Unfortunately, the reality is that the stats aren't great. Whether you look at divorce rates, mental health concerns, or the very unfortunate suicide data, First Responders and Front Line Workers face higher risk in all of these areas than "Joe Citizen". There needs to be more support, and support that is real and unafraid to tackle the tough stuff. And that support needs to be accessible and consistent.
And that's exactly why I've created Behind The Line.
A podcast created for First Responders and Front Line Workers to tackle the challenges of working on the front lines. Dig into topics on burnout, workplace dynamics, managing mental health, balancing family life...and so much more.
I just wanted to send you a note to thank you for your latest series. It has helped me immensely both process my grief surrounding the loss of a coworker and also see and point out the signs in another that may have saved a life. This subject cannot be talked about openly enough and I cannot thank you enough for being part of the change we need. I am so glad I stumbled across your podcast and will share it with everyone I know. It's advice and reach are immeasurable. Thank YOU.
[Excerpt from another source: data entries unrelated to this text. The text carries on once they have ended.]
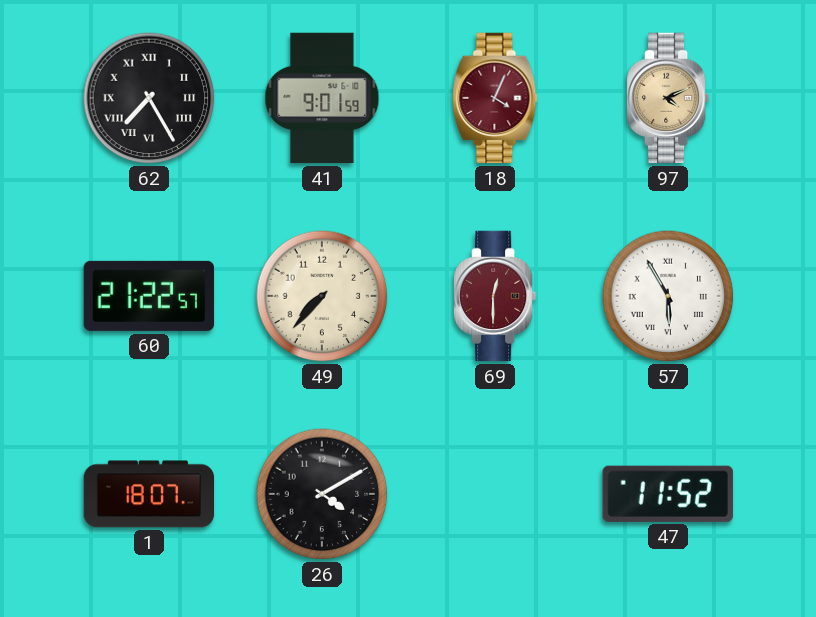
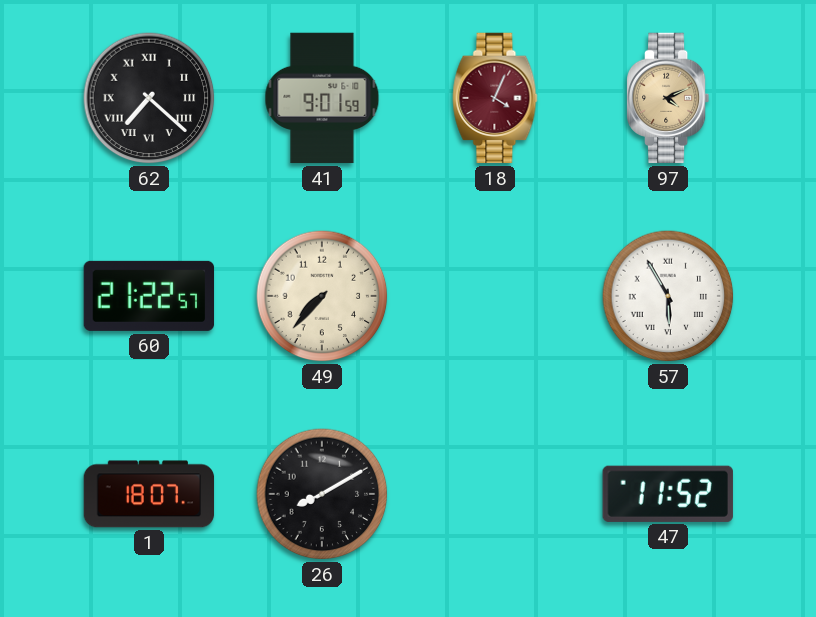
62: 7:25 -> 7:22
69: 12:30 -> none
26: 4:10 -> 8:10
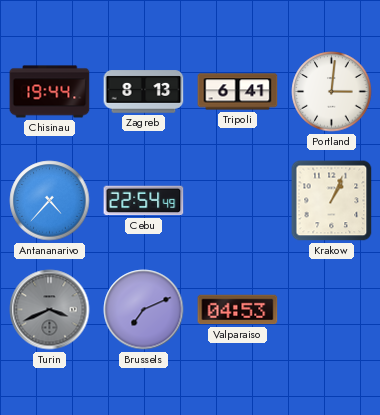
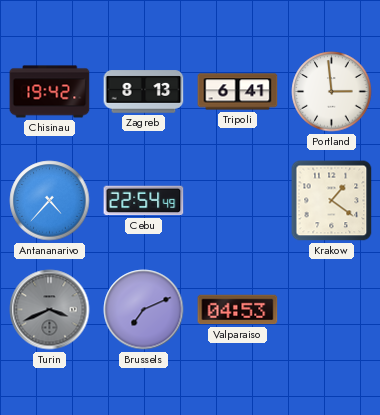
Chisinau: 19:44 -> 19:42
Portland: 3:01 -> 2:59
Krakow: 1:04 -> 1:21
I started listening to your podcast driving home from work and had to pull over to finish listening to it (and to finish crying). It was the first time anyone other than my direct colleagues so accurately described what it feels like to work on the front lines. Thank you for seeing us and for normalizing what I and so many others have been experiencing for so many years, which has now been magnified by the pandemic. Thank you for breaking down resilience and self-care into tangible skills and giving clear and realistic ways to gain these skills. Thank you for posing a way to integrate the trauma that I witness and attempt to address into my healing and resilience, rather than resilience being something to attain in spite of trauma. Just, thank you.
Thank you 💕 I may have cried a little while listening, you hit the nail on the head on many topics, I look forward to the next episodes.
Thank you so much for what you do. I enjoy your podcasts and all the resources that go along with them. I have been struggling with my self care lately and every so often I hear your voice in my head telling me it's not what you do but the attitude with which you do it that matters, and when I want to do something the least is when I need it the most! You are amazing and I love that you really get first responder/front line work.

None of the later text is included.